Menurut Julius pengawasan DPR mestinya ditujukan untuk suatu mekanisme atau prosedur. Sedang pemeriksaan sudah menyangkut substansi.
Contoh pengawasan adalah seperti yang dilakukan Komisi Yudisial. KY, kata Julius, mengawasi ada tidaknya pelanggaran yang dilakukan majelis hakim saat mengambil keputusan. Namun, KY tidak berwenang memeriksa keabsahan putusan yang diambil majelis hakim. "Yang berwenang memeriksa itu Mahkamah Agung," ujarnya.
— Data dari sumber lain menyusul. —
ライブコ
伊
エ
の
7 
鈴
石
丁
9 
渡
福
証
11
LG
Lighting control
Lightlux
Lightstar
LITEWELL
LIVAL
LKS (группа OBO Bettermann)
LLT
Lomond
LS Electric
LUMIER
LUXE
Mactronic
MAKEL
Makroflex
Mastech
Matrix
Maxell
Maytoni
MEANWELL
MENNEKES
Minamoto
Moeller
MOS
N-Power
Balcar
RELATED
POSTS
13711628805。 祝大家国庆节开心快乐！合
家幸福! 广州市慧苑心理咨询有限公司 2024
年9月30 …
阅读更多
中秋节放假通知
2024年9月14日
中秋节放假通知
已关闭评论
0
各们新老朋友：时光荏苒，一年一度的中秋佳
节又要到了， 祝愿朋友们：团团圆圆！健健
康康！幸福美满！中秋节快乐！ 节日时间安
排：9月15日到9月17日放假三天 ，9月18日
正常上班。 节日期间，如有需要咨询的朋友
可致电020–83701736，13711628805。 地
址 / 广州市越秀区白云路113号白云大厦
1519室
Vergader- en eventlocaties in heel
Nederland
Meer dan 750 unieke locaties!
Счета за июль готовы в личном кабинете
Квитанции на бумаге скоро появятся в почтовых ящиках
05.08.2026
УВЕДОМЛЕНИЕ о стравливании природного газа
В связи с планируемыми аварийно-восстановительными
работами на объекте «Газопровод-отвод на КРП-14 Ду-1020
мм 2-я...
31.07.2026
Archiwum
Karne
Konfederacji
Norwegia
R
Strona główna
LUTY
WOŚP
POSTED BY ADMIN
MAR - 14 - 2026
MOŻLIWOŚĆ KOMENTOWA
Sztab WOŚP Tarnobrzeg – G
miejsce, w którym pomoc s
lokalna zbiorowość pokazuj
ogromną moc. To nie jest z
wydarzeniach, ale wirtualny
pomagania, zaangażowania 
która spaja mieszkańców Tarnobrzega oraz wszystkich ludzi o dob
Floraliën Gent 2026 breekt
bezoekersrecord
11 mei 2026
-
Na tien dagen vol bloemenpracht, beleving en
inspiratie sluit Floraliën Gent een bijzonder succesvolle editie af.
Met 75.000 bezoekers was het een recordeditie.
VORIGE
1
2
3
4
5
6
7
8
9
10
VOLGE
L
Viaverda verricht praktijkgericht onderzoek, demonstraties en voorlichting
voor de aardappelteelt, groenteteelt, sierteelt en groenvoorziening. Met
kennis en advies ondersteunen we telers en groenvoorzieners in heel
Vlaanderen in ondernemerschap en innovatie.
Mengenai hak angket, Julius berujar kewenangan untuk memeriksa substansi pemeriksaan KPK tidak dimiliki DPR. Sebab KPK bukan subjek angket. Selain itu, pembuktian pemeriksaan yang dilakukan penyidik sepenuhnya adalah kewenangan pengadilan. "KPK tidak wajib mematuhi angket yang dimintakan DPR," kata Julius.
Menurut dia, angket yang diajukan DPR ini tidak ditujukan untuk memberantas korupsi. Jika KPK menuruti permintaan DPR, kata Julius, maka KPK telah menempatkan diri sebagai lembaga politik yang melanggar hukum.
"Jika KPK melakukan proses politik yang tidak berdasar hukum, KPK akan melakukan yang bukan untuk kepentingan pemberantasan korupsi. Jangan-jangan KPK nanti jadi lembaga politik," ujarnya.
Angket KPK berakar dari keinginan DPR untuk melihat rekaman pemeriksaan Miryam S. Haryani, mantan anggota Komisi II DPR yang menjadi saksi korupsi e-KTP. Menurut penyidik KPK Novel Baswedan, Miryam pernah mengatakan bahwa ia diancam koleganya di DPR agar tidak mengatakan hal yang sebenarnya.